Eine namenlose Frau reist alleine nach Lissabon, Berlin und Brüssel. In jeder Stadt beginnt sie eine Beziehung: einmal mit einem Mann, einmal mit einer Frau und zuletzt mit einem viel jüngeren Mann. Drei Begegnungen zwischen Anonymität und Begehren, drei Großstädte, drei Paare, die sich im Trubel einer atemlosen Gegenwart finden. Alle sind auf der Suche, versuchen aber zugleich im Schutz der Unverbindlichkeit zu bleiben. Immer wieder lässt die Frau sich auf Nähe ein, Intimität entsteht, ohne zu wissen, ob der Andere Gefahr oder Trost bedeutet. Immer wieder wird dem Fremden die Türe geöffnet, um nicht in der Kälte und Einsamkeit der Großstädte zu ersticken. „Trost“ erzählt mit großer Unmittelbarkeit von der Liebe in Zeiten der Rastlosigkeit.

Mein Eindruck

Einen Roman mit diesem sinnlichen Coverbild und dem prägnanten Titel „Trost“ konnte ich unmöglich im aktuellen Herbstprogramm ignorieren. Da Ida Hegazi Høyer außerdem Norwegerin ist und Norwegen in diesem Jahr das Gastland der Frankfurter Buchmesse ist, war „Trost“ die perfekte Einstimmung auf den Leseherbst.

Aber nicht nur die äußeren Werte des Romans passen zum Herbst, auch die inneren Werte qualifizieren diesen zeitgenössischen Roman über eine namenlose Frau, die in drei europäischen Großstädten drei sehr unterschiedliche Beziehungen (im weitesten Sinne) führt. Die Stimmung des Buches ist sehr ruhig und etwas bedrückend – also passend für graue Herbsttage.

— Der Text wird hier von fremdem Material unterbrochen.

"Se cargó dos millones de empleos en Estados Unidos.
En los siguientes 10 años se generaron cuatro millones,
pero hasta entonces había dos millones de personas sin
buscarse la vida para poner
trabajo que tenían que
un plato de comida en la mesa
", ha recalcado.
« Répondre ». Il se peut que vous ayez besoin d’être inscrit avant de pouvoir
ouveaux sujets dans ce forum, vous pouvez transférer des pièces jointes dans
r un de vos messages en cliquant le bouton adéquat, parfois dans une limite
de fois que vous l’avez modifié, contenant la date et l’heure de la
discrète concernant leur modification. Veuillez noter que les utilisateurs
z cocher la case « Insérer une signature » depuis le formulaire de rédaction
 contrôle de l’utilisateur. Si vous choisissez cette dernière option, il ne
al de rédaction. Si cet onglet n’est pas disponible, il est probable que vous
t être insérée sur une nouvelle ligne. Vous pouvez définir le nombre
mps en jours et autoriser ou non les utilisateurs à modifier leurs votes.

Sich als Leser*in auf eine namenlose Protagonistin ohne Hintergrundinformationen zu ihrer Lebenssituation einzulassen, ist zugegebenermaßen schwierig. Hinzu kommt, dass die Sprache der Autorin zwar sehr direkt ist, wenn es um die körperlichen Aspekte der Beziehungen geht, im Gegensatz dazu aber bei der Beschreibung von Emotionen eher zurückhaltend. Damit schafft die Autorin zwar einen interessanten Kontrast, der es leicht macht, die drei Episoden innerhalb des Romans schnell zu konsumieren. Andererseits bleibt die Protagonistin dadurch dauerhaft auf Distanz, was schade ist, weil dadurch auch die eigenen Emotionen während des Lesens auf der Strecke bleiben.

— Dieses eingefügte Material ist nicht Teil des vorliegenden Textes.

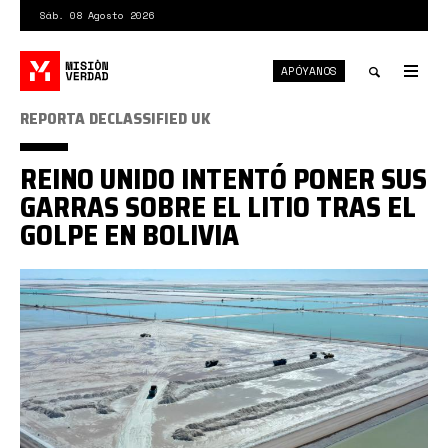
Pasar
Sáb. 08 Agosto 2026
al
contenido
APÓYANOS
principal
Tog
nav
Toggle
REPORTA DECLASSIFIED UK
search
REINO UNIDO INTENTÓ PONER SUS
GARRAS SOBRE EL LITIO TRAS EL
GOLPE EN BOLIVIA
350EF09D-
19EC-
47E4-
9DAA-
CCE129766A52.jpg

Im Fokus des dreiteiligen Romans stehen die Reisen der Protagonistin nach Lissabon, Berlin und Brüssel und die Menschen, die sie dort kennenlernt und auf die sie sich einlässt. So unterschiedlich wie die Menschen und dadurch auch die drei Beziehungen sind, eint sie doch eines: Sie sind ein Versuch, die Einsamkeit zu überwinden, allerdings ohne sich wirklich auf den anderen einlassen zu wollen. Man bleibt auf Abstand, um nicht verletzt zu werden, weiß aber zugleich, dass eine Beziehung auf diesem Level nicht das Nonplusultra sein kann. Attribute einer Großstadt werden hier auf zwischenmenschliche Beziehungen übertragen: Unverbindlichkeit, Distanz, Anonymität auf der einen Seite; Abenteuer, Luxus und Spaß auf der anderen Seite. 

Man ahnt es bereits: Keine der drei Geschichten endet wirklich gut, so dass sich das leicht bedrückende Gefühl, das man von Beginn an während des Lesens spürt, bis zum Ende bleibt. Erbaulich ist die Lektüre von „Trost“ also nicht, aber sie gibt einen interessanten Einblick in die Wirkungsweise moderner Beziehungsformen.

 

 

Mein Fazit:

„Trost“ von Ida Hegazi Høyer ist ein kurzweiliger Roman über moderne Formen großstädtischer Beziehungen. Die zentralen Themen Fremdheit, Intimität, Einsamkeit und Begehren werden hier beispielhaft anhand von drei sehr unterschiedlichen Beziehungen in drei europäischen Großstädten miteinander verwoben. Dabei überzeugt die Autorin zwar durch einen abwechslungsreichen, ansprechenden Schreibstil, dessen Qualität leider durch eine oberflächlich dargestellte Protagonistin, die mir bis zuletzt fremd blieb, abgemindert wird.

 
Vielen Dank an den Residenz Verlag und Kirchner Kommunikation für dieses Rezensionsexemplar.